Whitman's essential message was the Open Road. The leaving of the soul free unto herself, the leaving of his fate to her and to the loom of the open road. .. . The true democracy . . . where all journey down the open road. And where a soul is known at once in its going. Not by its clothes or appearance. Not by its family name. Not even by its reputation. Not by works at all. The soul passing unenhanced, passing on foot, and being no more than itself.
In his introduction to
The poetry of the beginning and the poetry of the end must have that exquisite finality, perfection which belongs to all that is far off. It is in the realm of all that is perfect . . . the finality and perfection are conveyed in exquisite form: the perfect symmetry, the rhythm which returns upon itself like a dance where the hands link and loosen and link for the supreme moment of the end . . . But there is another kind of poetry, the poetry of that which is at hand: the immediate present. . . . Life, the ever present, knows no finality, no finished crystallisation. ... It is obvious that the poetry of the instant present cannot have the same body or the same motions as the poetry of the before and after. It can never submit to the same conditions, it is never finished. . . . Much has been written about free verse. But all that can be said, first and last, is that free verse is, or should be, direct utterance from the instant whole man. It is the soul and body surging at once, nothing left out. ... It has no finish. It has no satisfying stability. It does not want to get anywhere. It just takes place.
It would be easy to make fun of this passage, to ask Lawrence, for example, to tell us exacdy how long an instant is, or how it would be physically possible for the poet to express it in writing before it had become past. But it is obvious that Lawrence is struggling to say something which he believes to be important. Very few statements which poets make about poetry, even when they appear to be quite lucid, are understandable except in their polemic context. To understand them, we need to know what they are directed against, what the poet who made them considered the principal enemies of genuine poetry.
In Lawrence's case, one enemy was the conventional response, the laziness or fear which makes people prefer secondhand experience to the shock of looking and listening for themselves.

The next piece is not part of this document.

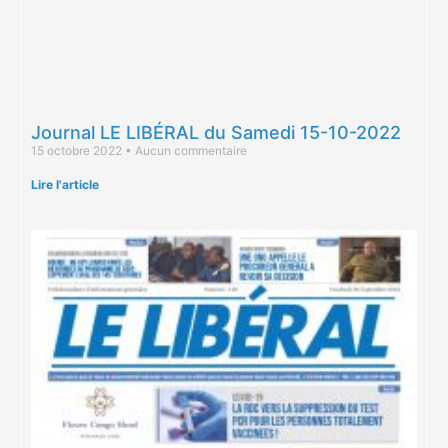
Journal LE LIBÉRAL du Samedi 15-10-2022
15 octobre 2022
Aucun commentaire
Lire l'article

Man fixes some wonderful erection of his own between himself and the wild chaos, and gradually goes bleached and stifled under his parasol. Then comes a poet, enemy of convention, and makes a slit in the umbrella; and lo! the glimpse of chaos is a vision, a window to the sun. But after a while, getting used to the vision, and not liking the genuine draft from chaos, commonplace man daubs a simulacrum of the window that opens into chaos and patches the umbrella with the painted patch of the simulacrum. That is, he gets used to the vision; it is part of his house decoration.
Lawrence's justified dislike of the conventional response leads him into a false identification of the genuine with the novel. The image of the slit in the umbrella is misleading because what you can see through it will always be the same. But a genuine work of art is one in which every generation finds something new. A genuine work of art remains an example of what being genuine means, so that it can stimulate later artists to be genuine in their turn. Stimulate, not compel; if a playwright in the twentieth century chooses to write a play in a pastiche of Shakespearian blank verse, the fault is his, not Shakespeare's. Those who are afraid of firsthand experience would find means of avoiding it if all the art of the past were destroyed.
However, theory aside. Lawrence did care passionately about genuineness of feeling. He wrote little criticism about other poets who were his contemporaries, but, when he did, he was quick to pounce on any phoniness of emotion. About Ralph Hodgson's lines
The sky was lit, The sky was stars all over it, I stood, I knew not why
he writes, "No one should say
Why do I think of stairways With a rush of hurt surprise?